We believe 2019 will be a year of transitions. Slower global growth and the fading of financial liquidity will require a more balanced and diversified approach to investing as we enter the next phase of this long expansion.
Unlike the start of 2018, when economies around the globe were delivering synchronized growth, we expect the long global expansion to endure but transition to a slower pace.
The relative deceleration in growth is due in part to the fading of U.S. fiscal stimulus and the reduction of financial liquidity as other central banks join the Fed in tightening monetary policy. But with inflation expected to remain contained and our projection of interest rates moving only modestly higher, solid earnings growth should support equity markets.
Global growth slowing, but no sign of recession
We forecast real global gross domestic product (GDP) to slow from 3.7% in 2018 to 3.5% in 2019. In the U.S., growth will likely moderate, from the projected real GDP growth of 3.0% in 2018, to trend growth of near 2.0%. While the global expansion is set to slow and risks are emerging , we do not expect these headwinds to threaten the broader expansionary theme in 2019.
Central Banks continue monetary tightening
The sustainability of the long expansion will undoubtedly depend on the actions of central banks.
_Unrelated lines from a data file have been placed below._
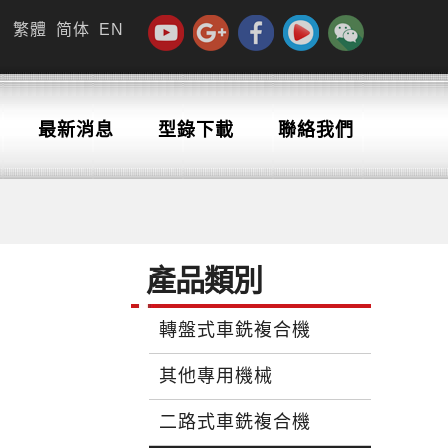
繁體
简体
EN
最新消息
型錄下載
聯絡我們
產品類別
轉盤式車銑複合機
其他專用機械
二路式車銑複合機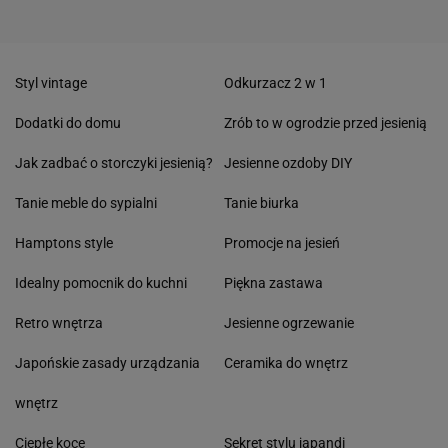
Styl vintage
Odkurzacz 2 w 1
Dodatki do domu
Zrób to w ogrodzie przed jesienią
Jak zadbać o storczyki jesienią?
Jesienne ozdoby DIY
Tanie meble do sypialni
Tanie biurka
Hamptons style
Promocje na jesień
Idealny pomocnik do kuchni
Piękna zastawa
Retro wnętrza
Jesienne ogrzewanie
Japońskie zasady urządzania
Ceramika do wnętrz
wnętrz
Ciepłe koce
Sekret stylu japandi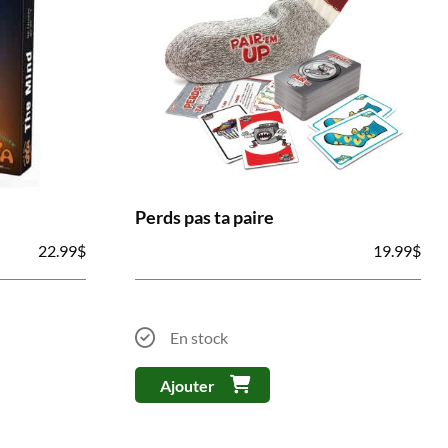
Perds pas ta paire
22.99
$
19.99
$
En stock
Ajouter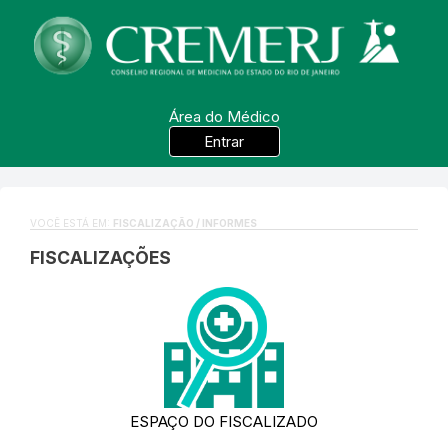
Área do Médico
Entrar
VOCÊ ESTÁ EM:
FISCALIZAÇÃO / INFORMES
FISCALIZAÇÕES
ESPAÇO DO FISCALIZADO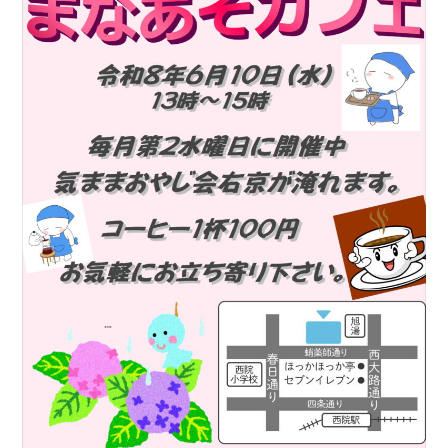
フ
ァ
ン
ク
ラ
ブ
ね
っ
と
While other central banks are likely to gradually withdraw easy monetary policy, the Fed’s recent shift in rate projections aligns with our expectations of a pause in 2019 with only two, or possibly fewer, rate hikes.
Yield curve flattens as rates drift higher
We expect 2019 to be similar to 2018: a flattening of the yield curve with the long end of the curve moving up less than the short end. We also expect a modest widening of credit spreads as growth slows.
Moderate equity returns
Corporate earnings growth for 2019 is expected to slow globally as tax benefits fade and companies manage higher input cost and wage pressures. While not as robust as 2018, we still expect S&P 500 companies to deliver a year-over-year earnings growth rate of 5-10%, which should translate into an operating earnings range of between $165 and $175. Earnings, rather than multiples, should support equities markets.
Persistent volatility amid trade, growth and political worries
The market volatility that appeared this year should continue, as uncertainty around monetary policy, trade, and potentially disruptive geopolitical events persists.
Diversification, discipline and flexibility critical : We're generally optimistic, but risks increasing
Overall, we are generally optimistic about the macroeconomic backdrop of slower growth, contained inflation and modestly higher interest rates, and see little sign of recession over the next 12-18 months. However, this mid-to-late cycle stage now calls for a more balanced approach to portfolio positioning that allows for flexibility given the increased risks.
Our slight overweight to diversifiers (investments that don't move in the same general direction as stocks or bonds) has provided a buffer to market volatility without the interest rate sensitivity of fixed income and should continue to play a role in portfolio diversification. Customized hedging solutions may also provide a complement to a well-diversified portfolio for investors who desire more downside protection.
Take a more balanced and flexible approach
While the later stage of market cycles require a more balanced and diversified approach to investing, they can still be modestly rewarding for investors willing to withstand the higher volatility that often accompanies them. Investors should ensure that their long-term investment plan aligns with their risk profile and goals.